Monitoring & Observability
This document describes the monitoring philosophy and planned observability stack for the lab network.
The focus is on actionable visibility rather than exhaustive metric collection.
Design principles: see Lab Philosophy.
Goals
Monitoring is intended to answer a small set of critical questions:
- Is the network behaving as designed?
- Are latency and loss within expected bounds?
- Are failures localized and predictable?
- Is policy enforcement still correct?
Metrics are collected to support diagnosis and confidence, not curiosity.
Philosophy
Observability is treated as a consumer of intent, not a source of truth.

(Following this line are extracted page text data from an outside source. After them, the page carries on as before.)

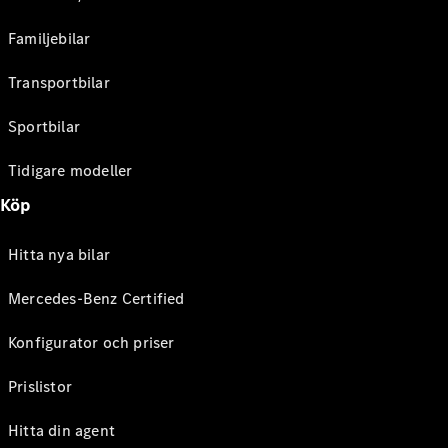
Familjebilar
Transportbilar
Sportbilar
Tidigare modeller
Köp
Hitta nya bilar
Mercedes-Benz Certified
Konfigurator och priser
Prislistor
Hitta din agent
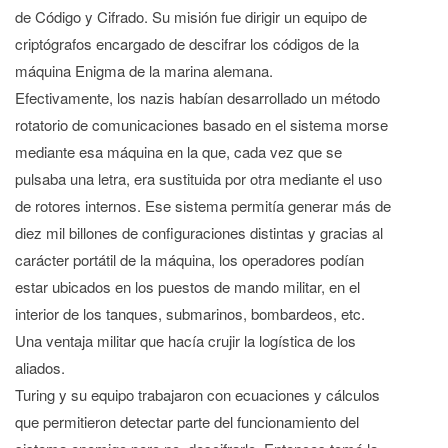
de Código y Cifrado. Su misión fue dirigir un equipo de
criptógrafos encargado de descifrar los códigos de la
máquina Enigma de la marina alemana.
Efectivamente, los nazis habían desarrollado un método
rotatorio de comunicaciones basado en el sistema morse
mediante esa máquina en la que, cada vez que se
pulsaba una letra, era sustituida por otra mediante el uso
de rotores internos. Ese sistema permitía generar más de
diez mil billones de configuraciones distintas y gracias al
carácter portátil de la máquina, los operadores podían
estar ubicados en los puestos de mando militar, en el
interior de los tanques, submarinos, bombardeos, etc.
Una ventaja militar que hacía crujir la logística de los
aliados.
Turing y su equipo trabajaron con ecuaciones y cálculos
que permitieron detectar parte del funcionamiento del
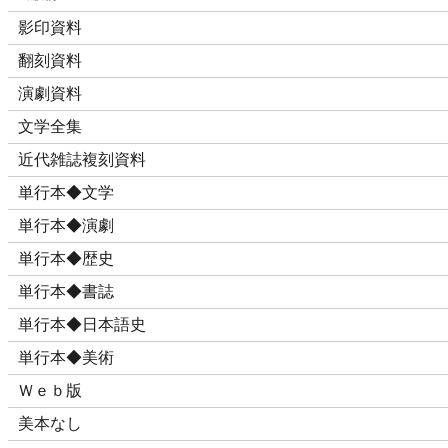
影印資料
翻刻資料
演劇資料
文学全集
近代雑誌複刻資料
単行本◆文学
単行本◆演劇
単行本◆歴史
単行本◆書誌
単行本◆日本語史
単行本◆美術
Ｗｅｂ版
美本なし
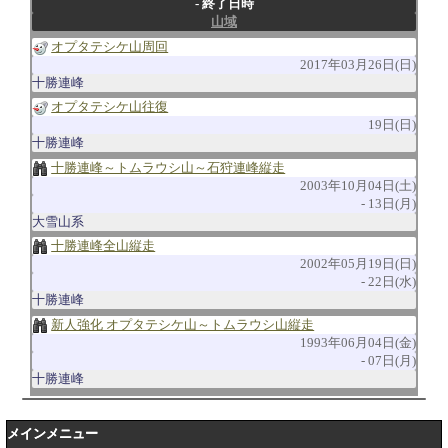
終了日時
山域
オプタテシケ山周回
2017年03月26日(日)
十勝連峰
オプタテシケ山往復
19日(日)
十勝連峰
十勝連峰～トムラウシ山～石狩連峰縦走
2003年10月04日(土)
13日(月)
大雪山系
十勝連峰全山縦走
2002年05月19日(日)
22日(水)
十勝連峰
新人強化 オプタテシケ山～トムラウシ山縦走
1993年06月04日(金)
07日(月)
十勝連峰
メインメニュー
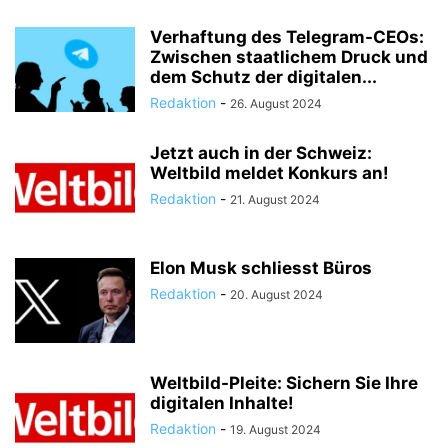
Verhaftung des Telegram-CEOs:
Zwischen staatlichem Druck und
dem Schutz der digitalen...
Redaktion
-
26. August 2024
Jetzt auch in der Schweiz:
Weltbild meldet Konkurs an!
Redaktion
-
21. August 2024
Elon Musk schliesst Büros
Redaktion
-
20. August 2024
Weltbild-Pleite: Sichern Sie Ihre
digitalen Inhalte!
Redaktion
-
19. August 2024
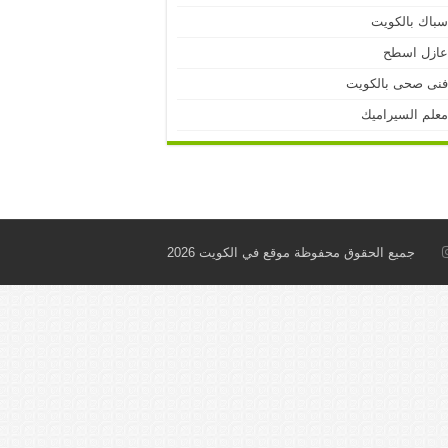
باك بالكويت
ازل اسطح
نى صحى بالكويت
علم السيراميك
جميع الحقوق محفوظة موقع في الكويت 2026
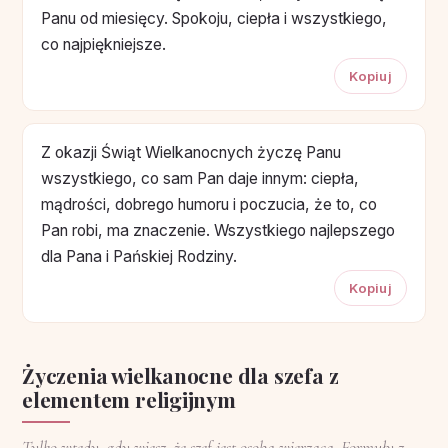
Panu od miesięcy. Spokoju, ciepła i wszystkiego,
co najpiękniejsze.
Kopiuj
Z okazji Świąt Wielkanocnych życzę Panu
wszystkiego, co sam Pan daje innym: ciepła,
mądrości, dobrego humoru i poczucia, że to, co
Pan robi, ma znaczenie. Wszystkiego najlepszego
dla Pana i Pańskiej Rodziny.
Kopiuj
Życzenia wielkanocne dla szefa z
elementem religijnym
Tylko wtedy, gdy wiesz, że szef jest osobą wierzącą. Formuły z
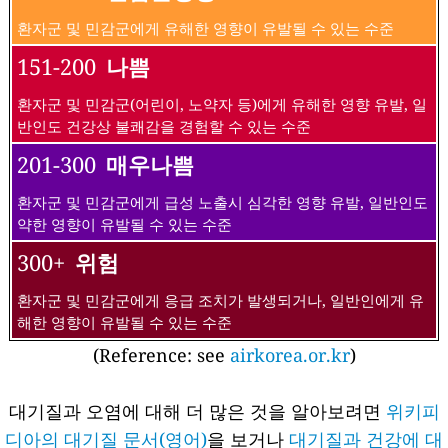
환자군 및 민감군에게 유해한 영향이 유발될 수 있는 수준
151-200
나쁨
환자군 및 민감군(어린이, 노약자 등)에게 유해한 영향 유발, 일
반인도 건강상 불쾌감을 경험할 수 있는 수준
201-300
매우나쁨
환자군 및 민감군에게 급성 노출시 심각한 영향 유발, 일반인도
약한 영향이 유발될 수 있는 수준
300+
위험
환자군 및 민감군에게 응급 조치가 발생되거나, 일반인에게 유
해한 영향이 유발될 수 있는 수준
(Reference: see
airkorea.or.kr
)
대기질과 오염에 대해 더 많은 것을 알아보려면
위키피
디아의 대기질 문서(영어)
을 보거나
대기질과 건강에 대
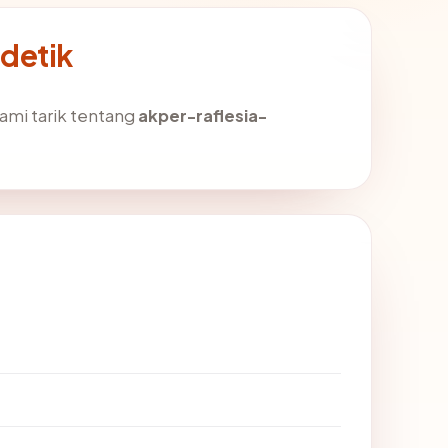
detik
ami tarik tentang
akper-raflesia-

- Documentation defines how the network should behave
- Configuration enforces that behavior
- Monitoring verifies that reality matches intent
Monitoring is not used to dynamically control the network.
Planned Visibility Areas
The following areas are considered first-class monitoring targets:
Edge & WAN
- Latency, loss, and jitter per WAN
- CAKE queue behavior and drop statistics
- Link utilization and saturation events
- WAN failover and steering decisions
Switching Fabric
- Link state and error counters
- Uplink utilization and congestion
- Hardware offload health
- VLAN propagation consistency
Wireless
- Client RSSI and SNR trends
- Roaming events and failures
- Retry rates and airtime utilization
- Per-SSID load characteristics
Policy & Enforcement
- Firewall drop counters by class
- Unexpected inter-VLAN traffic attempts
- NAT rule hit counts
- Policy routing anomalies
Tooling Direction
Specific tools are intentionally not locked in yet.
Candidates include:
- SNMP-based polling for infrastructure
- Time-series metrics for latency and throughput
- Log aggregation for firewall and control-plane events
- Visualization layers for trend analysis
Final tooling choices will follow completion of NetBox as the source of truth.
Scope Boundaries
Monitoring explicitly avoids:
- Automated remediation
- Closed-loop control systems
- Self-modifying network behavior
All network changes remain operator-driven.
Design Notes
- Visibility should reduce uncertainty, not increase noise
- Metrics must map to documented intent
- Failures should be obvious, not subtle
- Monitoring follows architecture, not the reverse
This document applies to all current and future network infrastructure unless explicitly stated otherwise.